Skip any image you find and restate the rest of the data word for word.

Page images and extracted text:
——————————
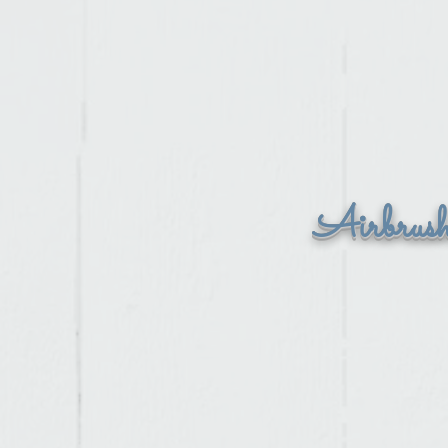
Airbrus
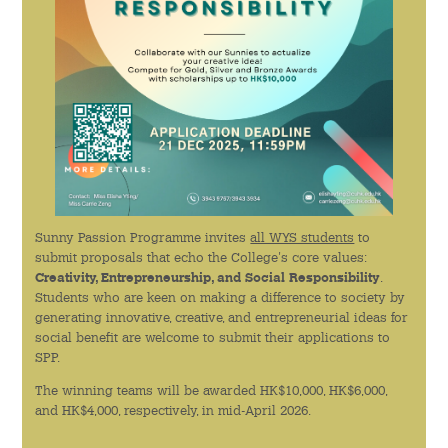
學生團體
學生關顧
學生紀律
書院成員支援
Sunny Passion Programme invites
all WYS students
to
全人教育
submit proposals that echo the College's core values:
Creativity, Entrepreneurship, and Social Responsibility
.
通識教育課程
Students who are keen on making a difference to society by
generating innovative, creative, and entrepreneurial ideas for
交流計劃
social benefit are welcome to submit their applications to
SPP.
服務學習計劃
The winning teams will be awarded HK$10,000, HK$6,000,
and HK$4,000, respectively, in mid-April 2026.
創意活動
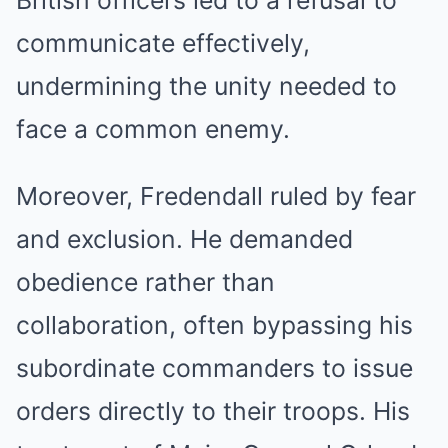
communicate effectively,
undermining the unity needed to
face a common enemy.
Moreover, Fredendall ruled by fear
and exclusion. He demanded
obedience rather than
collaboration, often bypassing his
subordinate commanders to issue
orders directly to their troops. His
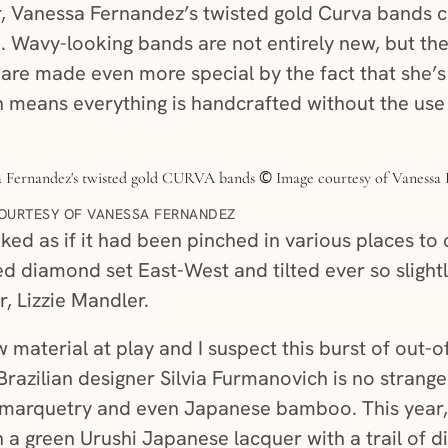
 Vanessa Fernandez’s twisted gold Curva bands cr
. Wavy-looking bands are not entirely new, but th
y are made even more special by the fact that she’s
 means everything is handcrafted without the use 
OURTESY OF VANESSA FERNANDEZ
ked as if it had been pinched in various places to 
ed diamond set East-West and tilted ever so slight
, Lizzie Mandler.
 material at play and I suspect this burst of out-o
. Brazilian designer Silvia Furmanovich is no strang
marquetry and even Japanese bamboo. This year, 
n a green Urushi Japanese lacquer with a trail of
——————————
*Answer section:*
Airbrus
學生團體
學生關顧
學生紀律
書院成員支援
Sunny Passion Programme invites
all WYS students
to
全人教育
submit proposals that echo the College's core values:
Creativity, Entrepreneurship, and Social Responsibility
.
通識教育課程
Students who are keen on making a difference to society by
generating innovative, creative, and entrepreneurial ideas for
交流計劃
social benefit are welcome to submit their applications to
SPP.
服務學習計劃
The winning teams will be awarded HK$10,000, HK$6,000,
and HK$4,000, respectively, in mid-April 2026.
創意活動
communicate effectively,
undermining the unity needed to
face a common enemy.
Moreover, Fredendall ruled by fear
and exclusion. He demanded
obedience rather than
collaboration, often bypassing his
subordinate commanders to issue
orders directly to their troops. His
 Vanessa Fernandez’s twisted gold Curva bands cr
. Wavy-looking bands are not entirely new, but th
y are made even more special by the fact that she’s
 means everything is handcrafted without the use 
OURTESY OF VANESSA FERNANDEZ
ked as if it had been pinched in various places to 
ed diamond set East-West and tilted ever so slight
, Lizzie Mandler.
 material at play and I suspect this burst of out-o
. Brazilian designer Silvia Furmanovich is no strang
marquetry and even Japanese bamboo. This year, 
n a green Urushi Japanese lacquer with a trail of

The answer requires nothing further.